肝臓病教室

肝臓病の患者さんのもつべき基本的な心がまえ(前編)・・2006年05月20日
生活習慣病は
      生活習慣の改善で治す。
 厚生省では従来から成人病と呼んでいた高血圧、糖尿病、高脂血症などの疾患を生活習慣病と呼び換えました。このことの意味は、これからの病気の発症や悪化には遺伝などいろいろな要因が影響していますが、同時にその病気にかかった患者さんの日ごろの生活習慣が大きい影響を与えているということです。
最近は1つ1つのリスクファクターより軽症でもそれらが複合して起こるメタボリック・シンドローム(腹囲男性85p以上、女性90p以上、血圧130/85以上、中性脂肪150mg/dl以上、HDLコレステロール40mg/dl未満、高血糖110mg/dl以上)が心血管イベントのリスクファクターとして注目されてきました。我が国では成人男性の2人に1人、女性の5人に1人がメタボリックシンドロームに罹っていると言われています。

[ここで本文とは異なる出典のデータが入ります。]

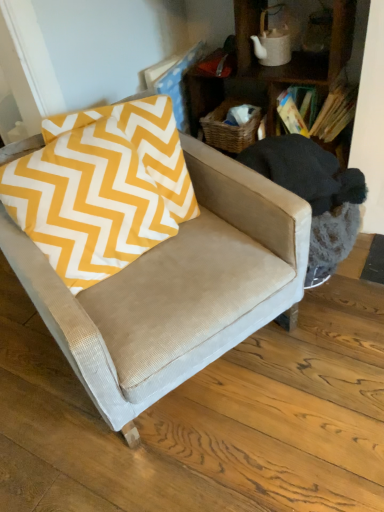 Question: From a real-world perspective, is suede-like beige armchair at center above or below wooden bookshelf at upper right?

Choices:
 (A) above
 (B) below

Answer: (B)

Question: From the image's perspective, is suede-like beige armchair at center above or below wooden bookshelf at upper right?

Choices:
 (A) below
 (B) above

Answer: (A)

Question: Estimate the real-world distances between objects in this image. Which object is farther from the wooden bookshelf at upper right?

Choices:
 (A) suede-like beige swivel chair at center
 (B) yellow zigzag fabric pillow at left
 (C) suede-like beige armchair at center

Answer: (C)

Question: Based on their relative distances, which object is nearer to the yellow zigzag fabric pillow at left?

Choices:
 (A) wooden bookshelf at upper right
 (B) suede-like beige armchair at center
 (C) suede-like beige swivel chair at center

Answer: (B) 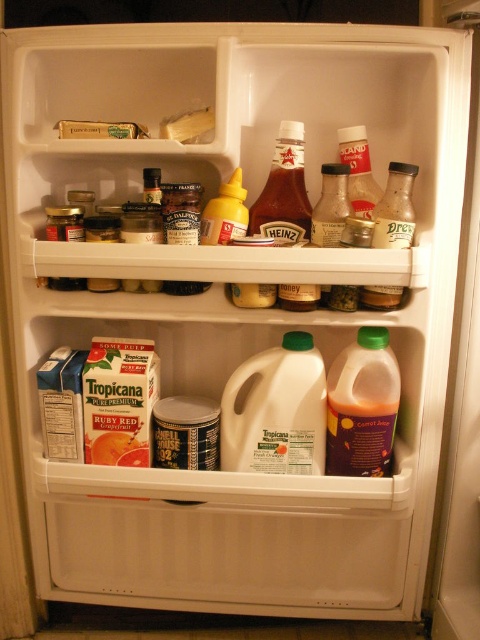 Question: From the image, what is the correct spatial relationship of white plastic jug at center in relation to translucent plastic dressing bottle at upper right?

Choices:
 (A) below
 (B) above

Answer: (A)

Question: Is translucent plastic carrot juice at lower center wider than yellow glossy mustard at upper center?

Choices:
 (A) no
 (B) yes

Answer: (B)

Question: Which object appears farthest from the camera in this image?

Choices:
 (A) white plastic jug at center
 (B) translucent plastic carrot juice at lower center

Answer: (A)

Question: Can you confirm if white plastic jug at center is wider than yellow glossy mustard at upper center?

Choices:
 (A) no
 (B) yes

Answer: (B)

Question: Which of these objects is positioned farthest from the yellow glossy mustard at upper center?

Choices:
 (A) white plastic jug at center
 (B) translucent plastic dressing bottle at upper right
 (C) translucent plastic carrot juice at lower center

Answer: (C)

Question: Which point is closer to the camera?

Choices:
 (A) yellow glossy mustard at upper center
 (B) white plastic jug at center
 (C) translucent plastic dressing bottle at upper right

Answer: (C) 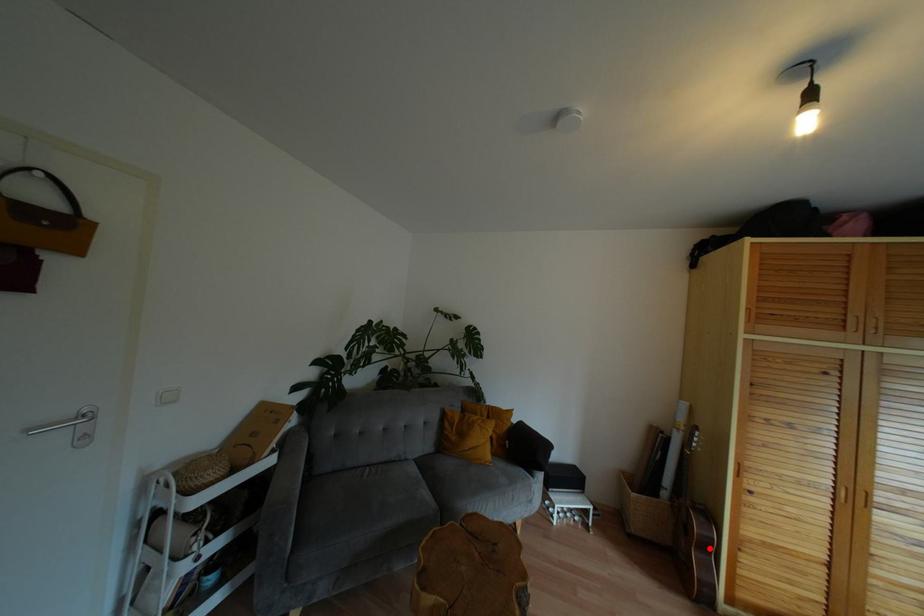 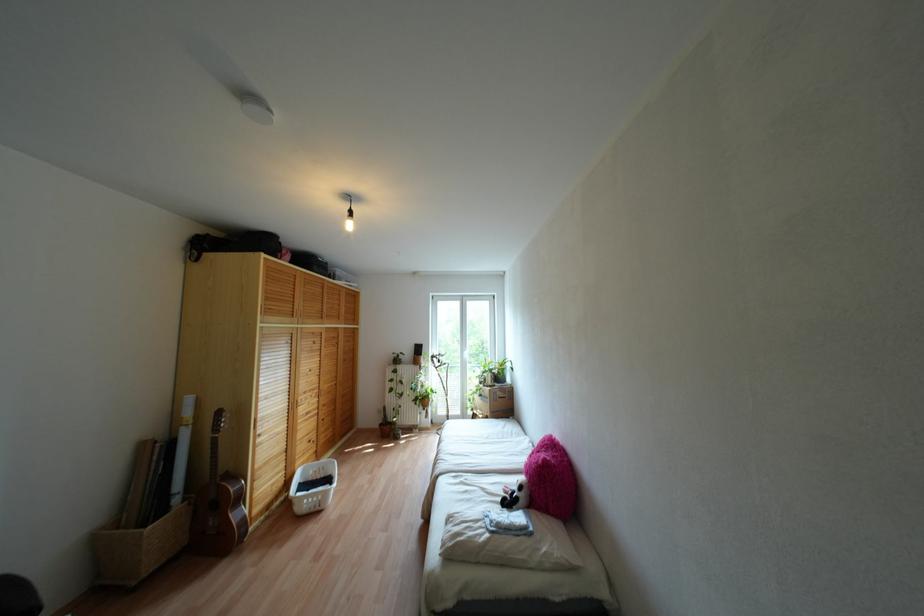 The point at the highlighted location is marked in the first image. Where is the corresponding point in the second image?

 このような病気では患者さんの日ごろの生活習慣の改善が治療上もっとも重要な意味をもつことになります。肥満の解消、高血圧であれば食塩の制限、適度な運動、ストレスの予防、飲酒の節制など、糖尿病であれば栄養管理、運動、肥満の対策、さらにインスリンの自己注射と血糖の自己測定など、たしかに“自分が自分の医師になる”といえるほど、患者自身が治療の主役を果たすことになります。主治医は、血圧や血糖値、ときにはそれ以外の検査をして必要な情報を与えますが、治療はあくまでも自分が率先して行います。
 
こわい肝臓病は生活習慣病ではない?感染症
 一般向けの肝臓の本もしばしば生活習慣病のシリーズの1冊として刊行されています。そして、それらの本のなかには、肝臓病はちょうど他の生活習慣病と同じように安静、栄養、節酒など患者個人の予防が大きく左右されるようなことが書いてある本もあります。また、毎日の献立まで詳細に書いてあったり、盛付けの写真までついていて、肝臓病のガイドブックというより料理の教本のようなものもあります。先日、肝機能の異常を示す検査値のひとつであるGOT,GPTまで食事で正常化できるという本を見かけましたが、食事のみで肝機能が正常になるなら大半の肝臓病医はなにもやることがなくなるわけです。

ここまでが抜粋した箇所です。